Watch Ceres rotate: A guide to interpreting Dawn's images
Posted By Emily Lakdawalla
03-03-2015 14:55 CST
NASA held a press briefing on the Dawn mission yesterday, sharing some new images and early interpretations of them. The new images include a total of 27 from the Rotation Characterization 2 sequence that I discussed last week, as well as their first global map made by combining these 27 images in a mosaic. I spent yesterday playing with these photos, trying to decide what to write about them. I see lots of things that intrigue me, and I'm looking forward to Dawn investigating them in more detail.
There are lots of places where crater floors are not the shape I expect. There are lots of subtle linear topographic features that might not be related to craters, but it's hard to say. I'm hesitant to write about these subtly intriguing features, because I feel like I indulged in speculation enough in my previous post on Dawn's photos; it seems premature to try to draw any more conclusions.
So instead of writing another lengthy post interpreting the images, I invite you to check out these photos yourself, and offer you some guidance on things to look for. First, just appreciate the full rotation animation. Take a moment to imagine yourself as Dawn, watching Ceres rotate leisurely below you over the course of its 9-hour day.
I have modified the animation above from what was released on the JPL website. An astute observer at unmannedspaceflight.com noticed that the animation had inexplicably been stretched so as to make Ceres' disk appear circular, when in fact Ceres is much wider (975 kilometers) than it is tall (909 kilometers). I have rotated and resized the frames to match the proportions and orientation of this previous Dawn image release, although the match is still not perfect, suggesting that the Dawn camera team performed some additional kind of distortion on these images before releasing them. But the correction has made craters circular that did not appear circular in the official release, notably the crater containing the two bright spots.

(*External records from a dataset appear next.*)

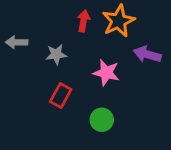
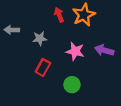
red arrow: (83, 21) -> (59, 15), turned -32
purple arrow: (147, 54) -> (104, 50), moved

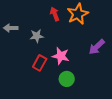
purple arrow: (104, 50) -> (97, 47), turned -60
pink star: (75, 51) -> (61, 56), moved

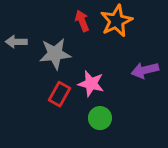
gray star: (37, 36) -> (55, 54), size x1.5
purple arrow: (97, 47) -> (145, 70), turned 30

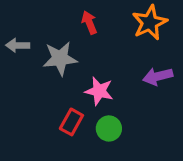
orange star: (116, 21) -> (150, 23), moved
red rectangle: (60, 94) -> (71, 122), moved

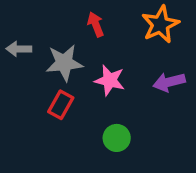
pink star: (99, 91) -> (110, 80), moved
red rectangle: (71, 122) -> (61, 105), moved

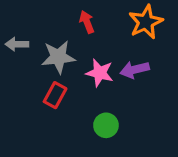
purple arrow: (169, 82) -> (135, 70), moved

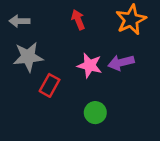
gray arrow: (17, 44) -> (20, 21), moved
gray star: (58, 57) -> (28, 57), moved

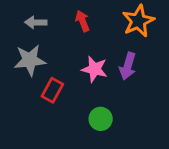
gray arrow: (20, 21) -> (36, 22), moved
purple arrow: (121, 63) -> (128, 66), turned -60

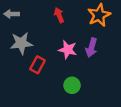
gray arrow: (36, 22) -> (12, 14), moved

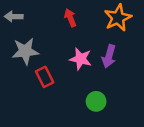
red rectangle: (37, 65) -> (45, 77), turned -56
green circle: (72, 85) -> (96, 101), moved

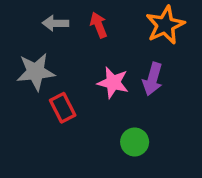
gray arrow: (14, 16) -> (55, 23), moved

With that out of the way, what geographic features pique your interest? Here are some things to think about as you tour Dawn's latest views of Ceres. For all of them, focus on making observations, not inferences. This is one of the first skills I taught my fifth grade science students. Try to describe what you see without trying to explain why it is that way.

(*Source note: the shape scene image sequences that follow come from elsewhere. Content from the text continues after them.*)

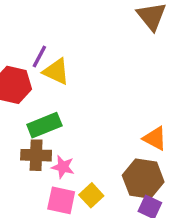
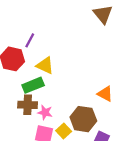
yellow triangle: (56, 72) -> (45, 66), moved
brown hexagon: (143, 179) -> (83, 119), moved

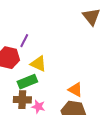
orange triangle: (105, 94) -> (75, 90), moved

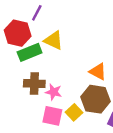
green rectangle: (27, 82) -> (30, 52), moved

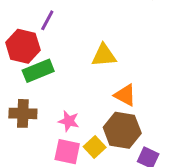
yellow triangle: (54, 40) -> (104, 55), moved, turned -30
brown cross: (34, 84) -> (23, 113), moved

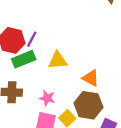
purple line: (47, 20) -> (32, 39), moved
yellow triangle: (104, 55) -> (58, 60), moved

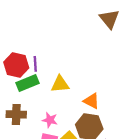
purple line: (32, 39) -> (35, 64), turned -32

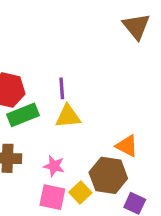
purple line: (35, 64) -> (62, 88), moved
orange triangle: (91, 101) -> (127, 146), moved

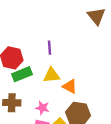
purple line: (62, 88) -> (49, 48), moved
orange triangle: (127, 146) -> (70, 86), moved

- Small impact craters should have simple bowl shapes with raised rims. Larger ones should have central peaks. If a crater does not have a raised rim or a bowl-shaped or peaked floor, something has modified it since it formed. In what ways do the craters on Ceres deviate from their expected shape?
- Over time, impact cratering should have covered the surface of Ceres evenly with craters of a variety of sizes. Do you see places where there is a lower density of craters than in other places? Do you see places where there are fewer large craters than other places?
- Do you see areas that are brighter than the rest of Ceres? How about areas that are darker than the rest of Ceres?
- Pick an interesting feature and follow it from image to image. What happens to bright or dark regions as the lighting and viewing angles change? How do bright or dark features relate to local topography?
- At the terminator (where the surface is rotating into nighttime darkness), the low-angle lighting throws topography into sharp relief. Are there places along the terminator in the images where you can see unexpected shapes in the topography? Anything that is not a round crater is unexpected. How would you describe the shape? Follow these features back into daylight; can you still see them?
And some things to watch out for:
- These images are not calibrated. Space and the night side of Ceres are black as they should be, but white pixels in these pictures may not be bright white features, they are just the brightest pixels in the image. So don't immediately assume "ice" wherever you see white pixels. It may just be less black than the rest of Ceres, which is very dark overall. Dawn's deputy principal investigator Carol Raymond did say at the press briefing yesterday that the brightest dot is still not resolved and could in fact be bright enough to be exposed ice or salt. But not all of the white pixels are that bright.
- These pictures are all enlarged from the original data. I have no explanation for why they do this, but they do it to all of their image releases, often sharpening the images, too. My version is about 200% of the original size. In general, you should avoid trying to identify or explain features in digital photos that are smaller than three pixels across. The enlarging of these photos means that you should avoid identifying or explaining features smaller than six pixels across; anything smaller than that was not well resolved in the original data.
Here's another way of looking at the photos, a montage of all 27 frames from the animation. If you're able to view cross-eyed stereo, look at any side-by-side pair of images and cross your eyes to make it pop out of the screen at you. I see all kinds of interesting topography when I look at these photos cross-eyed!
If you can't do cross-eyed stereo, this red-blue anaglyph may work for you. I find that it's just on the edge of being interpretable as 3D -- it makes my brain hurt a bit.
Finally, here is one more view of Ceres captured as Dawn began to travel to Ceres' night side, on February 25. Dawn is going to spend some time on the night side of Ceres, as Marc Rayman explains in his recent Dawn Journals from January and February. There should have been images taken on March 1 with only 23% of the disk illuminated. The next set won't be taken until April 10; that will see only 17% of the disk lit, a very thin crescent. Later in April, Dawn will finally get higher-resolution views of a more illuminated Ceres.